*** DATASET EXTRACT
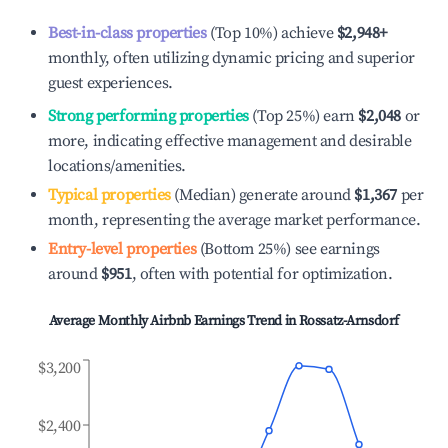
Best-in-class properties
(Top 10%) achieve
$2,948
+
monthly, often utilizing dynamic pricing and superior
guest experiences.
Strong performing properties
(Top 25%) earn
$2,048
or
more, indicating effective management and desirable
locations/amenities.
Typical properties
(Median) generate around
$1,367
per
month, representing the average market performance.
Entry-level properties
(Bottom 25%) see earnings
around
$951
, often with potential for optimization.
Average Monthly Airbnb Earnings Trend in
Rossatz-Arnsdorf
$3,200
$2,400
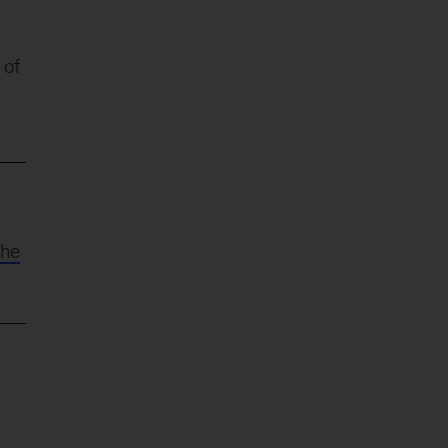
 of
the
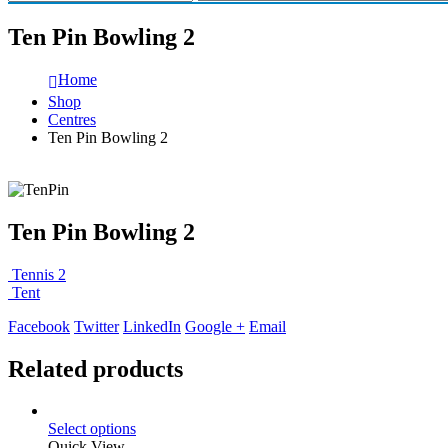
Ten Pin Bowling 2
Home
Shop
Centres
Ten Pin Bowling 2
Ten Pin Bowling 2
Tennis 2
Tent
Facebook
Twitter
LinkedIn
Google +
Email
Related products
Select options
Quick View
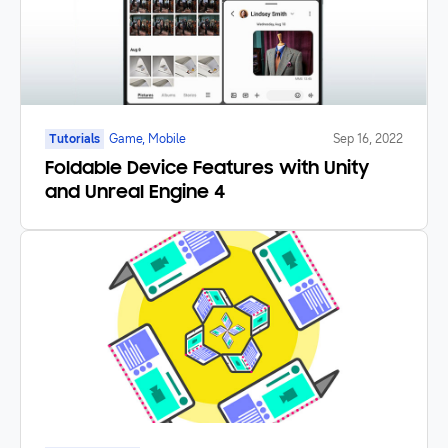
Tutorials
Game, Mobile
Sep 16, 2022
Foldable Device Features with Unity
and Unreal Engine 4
******
*** DATASET EXTRACT
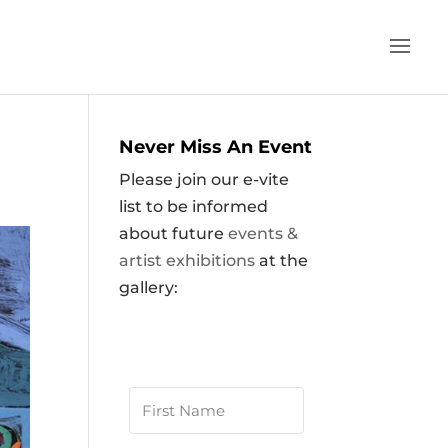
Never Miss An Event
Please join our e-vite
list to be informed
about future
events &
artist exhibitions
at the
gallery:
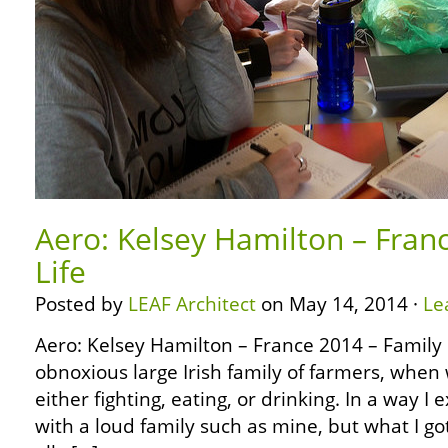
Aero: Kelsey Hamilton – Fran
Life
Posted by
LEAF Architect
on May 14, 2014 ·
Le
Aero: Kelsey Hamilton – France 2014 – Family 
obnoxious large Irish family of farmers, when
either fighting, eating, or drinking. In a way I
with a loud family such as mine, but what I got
******
*** DATASET EXTRACT
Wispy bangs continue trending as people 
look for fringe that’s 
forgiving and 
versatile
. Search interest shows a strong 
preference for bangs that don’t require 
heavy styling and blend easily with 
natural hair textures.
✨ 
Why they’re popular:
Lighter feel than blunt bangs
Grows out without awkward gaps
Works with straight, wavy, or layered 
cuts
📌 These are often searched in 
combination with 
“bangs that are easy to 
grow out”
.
******
- **WHAT YOU HAVE TO DO**:
What you write must match the listing exactly, from the line with "Best-in-class properties" up to and including the line with "and Unreal Engine 4". Pictures stay out.

- **EXERCISE RESULT**:
Best-in-class properties
(Top 10%) achieve
$2,948
+
monthly, often utilizing dynamic pricing and superior
guest experiences.
Strong performing properties
(Top 25%) earn
$2,048
or
more, indicating effective management and desirable
locations/amenities.
Typical properties
(Median) generate around
$1,367
per
month, representing the average market performance.
Entry-level properties
(Bottom 25%) see earnings
around
$951
, often with potential for optimization.
Average Monthly Airbnb Earnings Trend in
Rossatz-Arnsdorf
$3,200
$2,400
 of
the
Ten Pin Bowling 2
Home
Shop
Centres
Ten Pin Bowling 2
Ten Pin Bowling 2
Tennis 2
Tent
Facebook
Twitter
LinkedIn
Google +
Email
Related products
Select options
Quick View
Tutorials
Game, Mobile
Sep 16, 2022
Foldable Device Features with Unity
and Unreal Engine 4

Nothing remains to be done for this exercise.